Joe Biden, homme de synthèse
S’il l’emporte, le candidat démocrate devra réconcilier une Amérique qui, dans son histoire, a rarement été aussi divisée.
Quelle que soit l’issue du scrutin présidentiel, le 3 novembre, il faudra accorder cet « exploit » à Donald Trump : celui d’avoir polarisé la société américaine comme jamais, peut-être, depuis la guerre de Sécession. S’il parvient à le battre, ce qui n’est pas garanti, Joe Biden devra cautériser les plaies béantes laissées par son prédécesseur.
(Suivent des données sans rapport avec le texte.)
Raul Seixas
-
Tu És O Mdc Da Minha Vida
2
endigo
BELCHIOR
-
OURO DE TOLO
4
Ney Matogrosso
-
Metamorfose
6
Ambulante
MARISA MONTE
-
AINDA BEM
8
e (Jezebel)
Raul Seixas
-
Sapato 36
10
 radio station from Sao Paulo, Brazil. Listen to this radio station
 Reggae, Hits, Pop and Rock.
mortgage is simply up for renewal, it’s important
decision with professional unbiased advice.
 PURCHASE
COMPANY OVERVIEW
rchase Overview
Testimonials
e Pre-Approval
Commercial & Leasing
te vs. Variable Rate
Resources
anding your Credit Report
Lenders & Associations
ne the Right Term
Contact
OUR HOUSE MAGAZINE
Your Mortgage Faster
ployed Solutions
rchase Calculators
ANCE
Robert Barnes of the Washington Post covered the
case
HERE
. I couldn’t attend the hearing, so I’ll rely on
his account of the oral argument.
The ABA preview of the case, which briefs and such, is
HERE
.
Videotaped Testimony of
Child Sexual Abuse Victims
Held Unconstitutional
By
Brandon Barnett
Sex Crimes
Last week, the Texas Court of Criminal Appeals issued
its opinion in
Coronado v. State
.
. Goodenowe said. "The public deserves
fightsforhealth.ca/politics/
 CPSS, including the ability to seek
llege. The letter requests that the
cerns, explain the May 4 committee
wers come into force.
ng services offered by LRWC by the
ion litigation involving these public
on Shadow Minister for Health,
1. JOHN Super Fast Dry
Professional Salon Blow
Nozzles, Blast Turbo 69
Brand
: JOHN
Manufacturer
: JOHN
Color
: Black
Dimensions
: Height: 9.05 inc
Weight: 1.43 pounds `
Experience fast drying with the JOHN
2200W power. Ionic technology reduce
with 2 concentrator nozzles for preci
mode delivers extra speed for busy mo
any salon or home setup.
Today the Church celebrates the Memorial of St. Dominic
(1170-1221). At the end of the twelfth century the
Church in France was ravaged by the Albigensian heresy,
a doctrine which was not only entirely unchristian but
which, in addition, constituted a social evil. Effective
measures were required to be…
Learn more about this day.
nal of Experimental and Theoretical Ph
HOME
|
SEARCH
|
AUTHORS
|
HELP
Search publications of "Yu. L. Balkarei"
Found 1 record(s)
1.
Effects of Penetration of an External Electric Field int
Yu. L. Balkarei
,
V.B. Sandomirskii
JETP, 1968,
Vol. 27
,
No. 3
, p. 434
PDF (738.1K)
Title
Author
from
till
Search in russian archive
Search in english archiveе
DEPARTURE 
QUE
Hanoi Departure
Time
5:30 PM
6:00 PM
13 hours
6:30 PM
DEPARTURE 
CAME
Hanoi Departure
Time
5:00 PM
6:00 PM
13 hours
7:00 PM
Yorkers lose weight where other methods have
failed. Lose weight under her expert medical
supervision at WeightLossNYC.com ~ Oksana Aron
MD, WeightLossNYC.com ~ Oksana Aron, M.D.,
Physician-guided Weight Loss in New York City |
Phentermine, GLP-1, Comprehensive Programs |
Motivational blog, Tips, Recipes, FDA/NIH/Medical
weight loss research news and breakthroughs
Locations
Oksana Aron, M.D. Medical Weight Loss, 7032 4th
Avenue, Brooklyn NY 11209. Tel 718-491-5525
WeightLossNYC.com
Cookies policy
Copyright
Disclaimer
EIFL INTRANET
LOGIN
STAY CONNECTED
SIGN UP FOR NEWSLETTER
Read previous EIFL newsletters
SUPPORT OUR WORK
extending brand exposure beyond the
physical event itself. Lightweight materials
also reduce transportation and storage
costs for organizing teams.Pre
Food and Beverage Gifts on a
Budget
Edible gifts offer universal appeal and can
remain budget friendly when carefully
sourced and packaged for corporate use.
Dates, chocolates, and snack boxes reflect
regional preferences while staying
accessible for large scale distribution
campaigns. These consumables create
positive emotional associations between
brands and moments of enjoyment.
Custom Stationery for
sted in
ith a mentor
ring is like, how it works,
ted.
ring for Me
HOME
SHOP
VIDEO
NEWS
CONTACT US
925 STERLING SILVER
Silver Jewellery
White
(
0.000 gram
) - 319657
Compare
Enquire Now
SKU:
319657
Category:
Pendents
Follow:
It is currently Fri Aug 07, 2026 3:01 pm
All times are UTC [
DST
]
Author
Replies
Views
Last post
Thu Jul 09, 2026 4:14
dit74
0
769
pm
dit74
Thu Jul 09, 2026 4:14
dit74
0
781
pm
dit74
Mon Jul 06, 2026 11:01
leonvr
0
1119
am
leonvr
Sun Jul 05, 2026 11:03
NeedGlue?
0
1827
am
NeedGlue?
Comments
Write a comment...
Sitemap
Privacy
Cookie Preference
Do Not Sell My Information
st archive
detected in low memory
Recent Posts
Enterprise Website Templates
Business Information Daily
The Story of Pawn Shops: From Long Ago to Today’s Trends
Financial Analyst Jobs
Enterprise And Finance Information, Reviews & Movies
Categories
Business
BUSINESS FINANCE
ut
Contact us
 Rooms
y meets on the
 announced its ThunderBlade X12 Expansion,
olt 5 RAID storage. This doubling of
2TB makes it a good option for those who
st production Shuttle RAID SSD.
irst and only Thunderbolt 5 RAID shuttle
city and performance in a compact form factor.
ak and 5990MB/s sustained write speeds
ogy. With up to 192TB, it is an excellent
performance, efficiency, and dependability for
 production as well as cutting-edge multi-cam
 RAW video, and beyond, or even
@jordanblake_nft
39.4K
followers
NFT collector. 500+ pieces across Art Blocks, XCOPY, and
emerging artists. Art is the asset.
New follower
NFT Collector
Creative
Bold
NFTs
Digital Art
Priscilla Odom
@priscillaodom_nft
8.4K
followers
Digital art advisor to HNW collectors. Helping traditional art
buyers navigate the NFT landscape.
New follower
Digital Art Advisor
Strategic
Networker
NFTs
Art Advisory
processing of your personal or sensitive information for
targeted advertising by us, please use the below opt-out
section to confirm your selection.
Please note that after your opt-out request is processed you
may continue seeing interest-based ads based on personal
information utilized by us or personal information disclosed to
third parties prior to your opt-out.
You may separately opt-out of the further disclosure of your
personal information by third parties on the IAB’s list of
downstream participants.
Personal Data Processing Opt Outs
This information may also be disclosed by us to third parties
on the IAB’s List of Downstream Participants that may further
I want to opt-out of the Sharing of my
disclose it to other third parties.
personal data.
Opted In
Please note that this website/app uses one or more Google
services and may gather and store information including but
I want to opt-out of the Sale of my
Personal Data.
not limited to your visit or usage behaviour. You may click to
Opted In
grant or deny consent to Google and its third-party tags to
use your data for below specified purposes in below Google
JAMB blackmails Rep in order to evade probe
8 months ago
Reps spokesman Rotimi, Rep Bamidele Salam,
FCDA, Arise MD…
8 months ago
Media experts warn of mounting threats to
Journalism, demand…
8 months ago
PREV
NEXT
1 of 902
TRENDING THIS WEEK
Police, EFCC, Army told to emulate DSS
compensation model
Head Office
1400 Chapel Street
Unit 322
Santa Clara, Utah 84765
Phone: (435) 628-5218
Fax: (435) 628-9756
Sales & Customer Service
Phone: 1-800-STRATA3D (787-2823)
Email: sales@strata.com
Et s’imposer comme l’homme de la, ou plutôt des réconciliations. D’abord au sein de son parti, qui regroupe des tendances très diverses. Jusqu’à présent, il y est parvenu. Homme du milieu, il a su, habilement, faire la soudure entre les idées progressistes de son aile gauche et celles des centristes, qui n’ont, par exemple, guère envie d’un Grand Soir écologique, et qu’il rassure par des positions mesurées. Mais la voie est étroite. « Il est pris entre un Parti républicain qui le dépeint comme un dangereux gauchiste et une partie de sa famille politique qui le trouve timoré, résume Laurence Nardon, chercheuse à l’Institut français des relations internationales. S’il devient président, Biden essaiera de tracer une voie médiane, comme l’avait fait Obama, mais en étant plus attentif aux classes moyennes. » Il devra également faire preuve d’esprit de concorde vis-à-vis de l’électorat républicain et de tous ceux (femmes, Noirs, jeunes) qui avaient boudé Hillary Clinton en 2016. La tâche s’annonce dantesque, tant la fracture laissée par Trump le pyromane est profonde. « Nous devons travailler à réunir l’Amérique », a martelé le candidat démocrate le 6 octobre, lors de son discours à Gettysburg, en Pennsylvanie, où unionistes et confédérés se sont entre-tués en 1863. Il lui faudra toutefois davantage que des discours, aussi bien intentionnés soient-ils, pour réussir sa mission : « La réconciliation ne sera possible qu’à l’épreuve du temps, lorsque les Américains verront une administration qui travaille au lieu de parler, aux antipodes de l’hystérisation actuelle, estime un diplomate en poste à Washington. Et, surtout, un dirigeant à l’écoute de ses concitoyens, notamment en matière d’emploi et de santé. » Un président qui serait simplement « normal », en somme.